There are plenty of other guests too – far too many of them, in fact, including talented actors like Joe Cole and Peter Ferdinando in lightly sketched roles. Few manage to make much of an impression in the frenzy, but even with the more interesting players, their stories feel underdeveloped and unnecessary. There’s a transvestite uncle (Charles Dance) who has some news to break to the family but never gets the chance to make his speech. The nervous lord of the manor who’s clearly aghast that this low-class rabble are in his family home gets a few laughs but he's entirely AWOL from the middle of the movie. A shameless gatecrasher (Asim Chaudhry) making a last dash attempt to win back his ex (Sarah Baxendale), who’s providing the party's catering/opening the M&S canapes, gets some toe-curling laughs too, but his pathetic attempts at wooing her back only distract from the meat of the family conflict.

There’s shades of Mike Leigh in Wheatley’s escalating tragicomedy and also the means by which Happy New Year, Colin Burstead was produced, with the script partly improvised by the cast.
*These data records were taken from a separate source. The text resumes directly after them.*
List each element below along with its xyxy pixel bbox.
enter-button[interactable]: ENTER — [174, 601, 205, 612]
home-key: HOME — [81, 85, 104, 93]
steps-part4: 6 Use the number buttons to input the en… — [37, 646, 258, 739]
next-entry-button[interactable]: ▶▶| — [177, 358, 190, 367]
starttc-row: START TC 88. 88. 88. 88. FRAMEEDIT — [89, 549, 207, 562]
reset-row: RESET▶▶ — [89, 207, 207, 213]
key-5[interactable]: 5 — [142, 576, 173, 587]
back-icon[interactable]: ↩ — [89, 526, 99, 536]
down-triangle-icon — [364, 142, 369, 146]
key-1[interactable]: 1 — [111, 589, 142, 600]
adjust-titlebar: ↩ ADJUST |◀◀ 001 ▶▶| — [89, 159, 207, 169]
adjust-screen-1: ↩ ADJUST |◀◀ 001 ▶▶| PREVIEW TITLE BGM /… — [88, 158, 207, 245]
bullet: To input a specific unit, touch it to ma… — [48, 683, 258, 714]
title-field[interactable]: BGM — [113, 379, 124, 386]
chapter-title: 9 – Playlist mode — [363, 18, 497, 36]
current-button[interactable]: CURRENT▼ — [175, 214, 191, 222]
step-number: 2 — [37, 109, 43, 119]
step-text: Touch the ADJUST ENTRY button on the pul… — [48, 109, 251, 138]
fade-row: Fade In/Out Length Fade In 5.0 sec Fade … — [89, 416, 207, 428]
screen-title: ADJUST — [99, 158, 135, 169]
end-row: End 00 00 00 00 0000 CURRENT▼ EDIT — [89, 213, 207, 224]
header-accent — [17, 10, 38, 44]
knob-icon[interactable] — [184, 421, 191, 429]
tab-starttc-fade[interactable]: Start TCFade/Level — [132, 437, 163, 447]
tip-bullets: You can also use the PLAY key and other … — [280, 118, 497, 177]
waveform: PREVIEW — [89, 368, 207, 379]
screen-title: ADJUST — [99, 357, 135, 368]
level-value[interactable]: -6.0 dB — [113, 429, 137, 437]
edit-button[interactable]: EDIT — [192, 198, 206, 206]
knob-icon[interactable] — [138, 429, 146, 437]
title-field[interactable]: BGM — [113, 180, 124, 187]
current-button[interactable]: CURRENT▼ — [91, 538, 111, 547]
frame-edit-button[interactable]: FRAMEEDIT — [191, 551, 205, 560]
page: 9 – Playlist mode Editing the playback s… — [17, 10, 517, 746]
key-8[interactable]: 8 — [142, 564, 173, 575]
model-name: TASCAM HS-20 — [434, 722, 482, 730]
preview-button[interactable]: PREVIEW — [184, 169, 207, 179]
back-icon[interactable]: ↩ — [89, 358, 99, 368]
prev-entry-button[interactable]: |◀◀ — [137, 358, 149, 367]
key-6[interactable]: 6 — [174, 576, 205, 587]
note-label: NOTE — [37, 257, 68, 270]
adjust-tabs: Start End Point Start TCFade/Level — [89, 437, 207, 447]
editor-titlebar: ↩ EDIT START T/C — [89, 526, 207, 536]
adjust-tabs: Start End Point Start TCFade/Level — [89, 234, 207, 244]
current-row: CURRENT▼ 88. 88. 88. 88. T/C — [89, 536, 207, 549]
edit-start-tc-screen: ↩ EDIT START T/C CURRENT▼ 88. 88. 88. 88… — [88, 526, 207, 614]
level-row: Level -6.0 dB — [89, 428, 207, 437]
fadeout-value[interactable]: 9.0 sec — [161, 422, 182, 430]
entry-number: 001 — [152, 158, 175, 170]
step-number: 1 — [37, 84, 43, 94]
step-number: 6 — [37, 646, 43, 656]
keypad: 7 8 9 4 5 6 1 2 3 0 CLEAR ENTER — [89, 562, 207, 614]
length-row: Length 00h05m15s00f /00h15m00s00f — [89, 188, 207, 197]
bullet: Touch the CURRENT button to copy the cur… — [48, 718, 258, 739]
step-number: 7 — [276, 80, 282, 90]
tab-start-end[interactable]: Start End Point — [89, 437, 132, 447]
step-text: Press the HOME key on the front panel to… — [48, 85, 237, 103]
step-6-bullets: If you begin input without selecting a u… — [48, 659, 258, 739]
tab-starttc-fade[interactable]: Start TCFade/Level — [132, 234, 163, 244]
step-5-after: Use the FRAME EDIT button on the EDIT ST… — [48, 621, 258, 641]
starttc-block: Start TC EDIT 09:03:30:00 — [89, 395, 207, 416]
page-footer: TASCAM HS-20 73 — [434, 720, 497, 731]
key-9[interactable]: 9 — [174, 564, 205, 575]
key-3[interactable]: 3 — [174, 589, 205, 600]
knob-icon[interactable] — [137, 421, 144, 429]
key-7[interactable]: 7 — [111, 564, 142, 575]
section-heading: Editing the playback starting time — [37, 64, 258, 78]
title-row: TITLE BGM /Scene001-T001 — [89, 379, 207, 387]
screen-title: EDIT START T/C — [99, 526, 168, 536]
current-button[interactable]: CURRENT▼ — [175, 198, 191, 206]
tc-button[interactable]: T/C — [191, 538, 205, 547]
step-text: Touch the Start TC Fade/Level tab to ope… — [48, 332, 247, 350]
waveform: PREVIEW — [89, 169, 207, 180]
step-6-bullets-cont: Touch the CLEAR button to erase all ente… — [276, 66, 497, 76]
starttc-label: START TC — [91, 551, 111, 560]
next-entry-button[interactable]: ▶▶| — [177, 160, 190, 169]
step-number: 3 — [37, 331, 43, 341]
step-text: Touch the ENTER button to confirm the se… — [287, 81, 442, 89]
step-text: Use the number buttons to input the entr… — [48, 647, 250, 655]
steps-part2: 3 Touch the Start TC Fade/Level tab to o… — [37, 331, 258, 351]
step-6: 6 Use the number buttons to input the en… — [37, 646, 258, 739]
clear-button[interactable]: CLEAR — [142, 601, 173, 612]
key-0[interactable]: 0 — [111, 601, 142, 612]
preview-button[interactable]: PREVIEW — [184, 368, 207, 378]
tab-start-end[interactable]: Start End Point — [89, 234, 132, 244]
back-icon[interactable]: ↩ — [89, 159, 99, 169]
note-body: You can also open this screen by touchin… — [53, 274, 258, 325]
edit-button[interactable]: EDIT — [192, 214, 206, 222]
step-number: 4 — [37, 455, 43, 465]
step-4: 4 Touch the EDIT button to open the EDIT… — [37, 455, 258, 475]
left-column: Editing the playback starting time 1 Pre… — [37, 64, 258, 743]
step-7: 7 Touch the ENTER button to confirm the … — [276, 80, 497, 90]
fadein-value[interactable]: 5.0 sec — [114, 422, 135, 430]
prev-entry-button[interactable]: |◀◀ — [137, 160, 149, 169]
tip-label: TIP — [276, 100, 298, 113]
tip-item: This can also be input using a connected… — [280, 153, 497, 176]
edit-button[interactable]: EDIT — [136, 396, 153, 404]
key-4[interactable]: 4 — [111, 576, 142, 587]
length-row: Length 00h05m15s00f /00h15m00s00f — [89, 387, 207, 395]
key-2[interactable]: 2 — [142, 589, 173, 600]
What’s missing is Leigh’s laserlike focus, with several characters lost in the melee and the collaborative dialogue and scenarios rarely delivering the emotional punch that’s initially promised. One exception is when David croons a croaky apology to his mother in a piano ballad he’s wrote specially, which manages to be both sweetly tender and hilariously manipulative all at once. Word is, however, that Wheatley is developing the Bursteads' family troubles into a TV series. With more room to breathe, this sweary soap opera is one we’d happily binge.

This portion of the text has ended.